Die Bundesregierung hält schon bisher Online-Durchsuchungen ohne ausdrückliche gesetzliche Grundlage für rechtmäßig. Das ergab eine Antwort der Bundesregierung auf eine parlamentarische Anfrage des FDP-Innenexperten Hartfrid WOLFF.
[…]
Offenbar hat die Regierung die Öffentlichkeit in der Diskussion um Online-Durchsuchungen bisher getäuscht. Auf die Frage nach der gesetzlichen Grundlage zu den von Bundesinnenminister Schäuble verlangten Online-Durchsuchungen hat die Bundesregierung erklärt, das Bundesamt für Verfassungsschutz habe schon jetzt das Recht zu Online-Durchsuchungen.
Die Regierung bezieht sich dabei auf § 8 Abs. 2 des Bundes-verfassungsschutz-Gesetzes. Dessen Wortlaut benennt explizit zulässige Methoden der Informationsbeschaffung, sieht ausdrücklich allerdings keine Onlinedurchsuchungen vor.
Ob das als rechtliche Grundlage ausreicht, ist mehr als zweifelhaft, wie das Innenministerium ja auch sofort einräumt. Die Bundesregierung erweckt mit dieser Aussage allerdings den Verdacht, dass sie umfangreicher als bisher zugegeben Online-Durchsuchungen praktiziert hat, ohne dass es eine ausreichende gesetzliche Grundlage dafür gibt.
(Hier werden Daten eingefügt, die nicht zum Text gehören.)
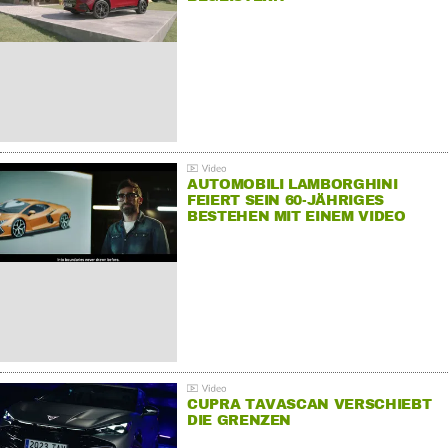
AUTOMOBILI LAMBORGHINI
FEIERT SEIN 60-JÄHRIGES
BESTEHEN MIT EINEM VIDEO
FÜR SEINE MITARBEITER
CUPRA TAVASCAN VERSCHIEBT
DIE GRENZEN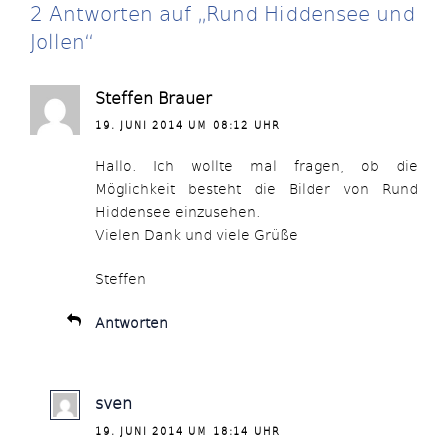
2 Antworten auf „Rund Hiddensee und
Jollen“
Steffen Brauer
19. JUNI 2014 UM 08:12 UHR
Hallo. Ich wollte mal fragen, ob die
Möglichkeit besteht die Bilder von Rund
Hiddensee einzusehen.
Vielen Dank und viele Grüße
Steffen
Antworten
sven
19. JUNI 2014 UM 18:14 UHR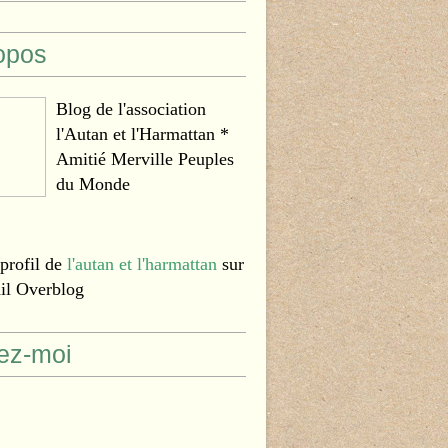
opos
Blog de l'association
l'Autan et l'Harmattan *
Amitié Merville Peuples
du Monde
 profil de
l'autan et l'harmattan
sur
ail Overblog
ez-moi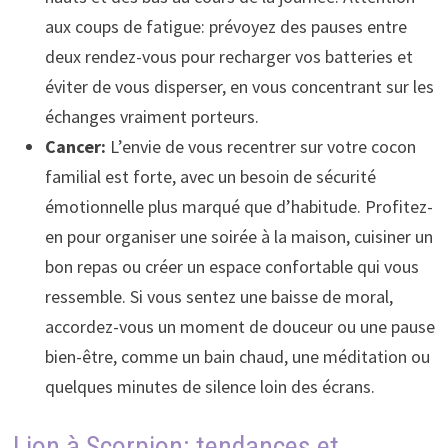
aux coups de fatigue: prévoyez des pauses entre
deux rendez-vous pour recharger vos batteries et
éviter de vous disperser, en vous concentrant sur les
échanges vraiment porteurs.
Cancer:
L’envie de vous recentrer sur votre cocon
familial est forte, avec un besoin de sécurité
émotionnelle plus marqué que d’habitude. Profitez-
en pour organiser une soirée à la maison, cuisiner un
bon repas ou créer un espace confortable qui vous
ressemble. Si vous sentez une baisse de moral,
accordez-vous un moment de douceur ou une pause
bien-être, comme un bain chaud, une méditation ou
quelques minutes de silence loin des écrans.
Lion à Scorpion: tendances et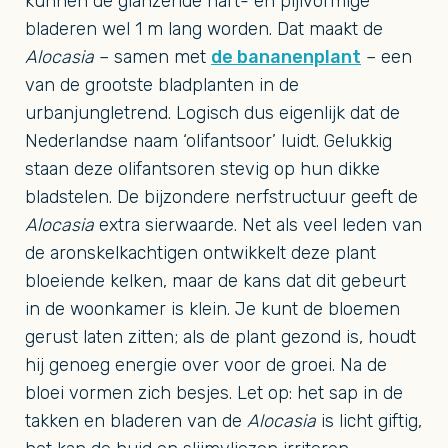
kunnen de glanzende hart- en pijlvormige
bladeren wel 1 m lang worden. Dat maakt de
Alocasia
– samen met
de bananenplant
– een
van de grootste bladplanten in de
urbanjungletrend. Logisch dus eigenlijk dat de
Nederlandse naam ‘olifantsoor’ luidt. Gelukkig
staan deze olifantsoren stevig op hun dikke
bladstelen. De bijzondere nerfstructuur geeft de
Alocasia
extra sierwaarde. Net als veel leden van
de aronskelkachtigen ontwikkelt deze plant
bloeiende kelken, maar de kans dat dit gebeurt
in de woonkamer is klein. Je kunt de bloemen
gerust laten zitten; als de plant gezond is, houdt
hij genoeg energie over voor de groei. Na de
bloei vormen zich besjes. Let op: het sap in de
takken en bladeren van de
Alocasia
is licht giftig,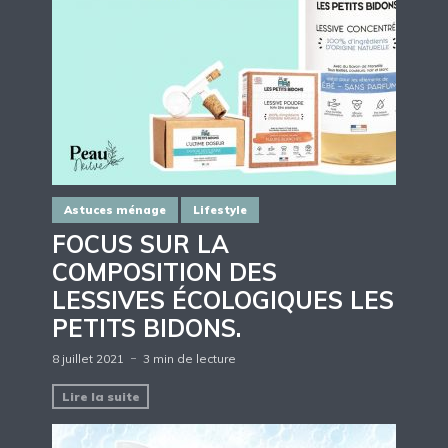
Astuces ménage
Lifestyle
FOCUS SUR LA
COMPOSITION DES
LESSIVES ÉCOLOGIQUES LES
PETITS BIDONS.
8 juillet 2021
3 min de lecture
Lire la suite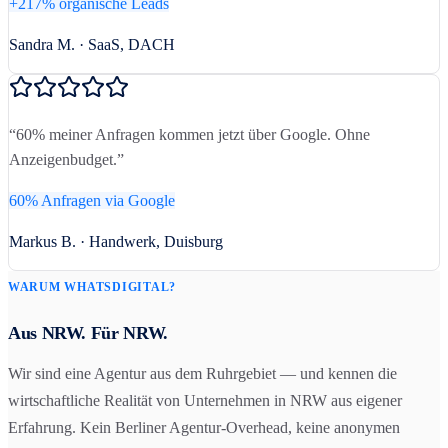
+217% organische Leads
Sandra M. · SaaS, DACH
“
60% meiner Anfragen kommen jetzt über Google. Ohne
Anzeigenbudget.
”
60% Anfragen via Google
Markus B. · Handwerk, Duisburg
WARUM WHATSDIGITAL?
Aus NRW. Für NRW.
Wir sind eine Agentur aus dem Ruhrgebiet — und kennen die
wirtschaftliche Realität von Unternehmen in NRW aus eigener
Erfahrung. Kein Berliner Agentur-Overhead, keine anonymen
Schizophren? Hartfrid WOLFF ist übrigens nicht verwandt mit Innenminister Ingo Wolf (auch FDP), der die Online-Durchsuchung ohne Bedenken in NRW legalisiert hat.

news.aktuell hatte nicht nur zur Diskussion eingeladen, sondern hat auch ein paar Stimmen als Zitate gesammelt und veröffentlicht: Journalisten fürchten um den Informantenschutz.

Einen Blogbericht gibt es noch bei BlackblogX.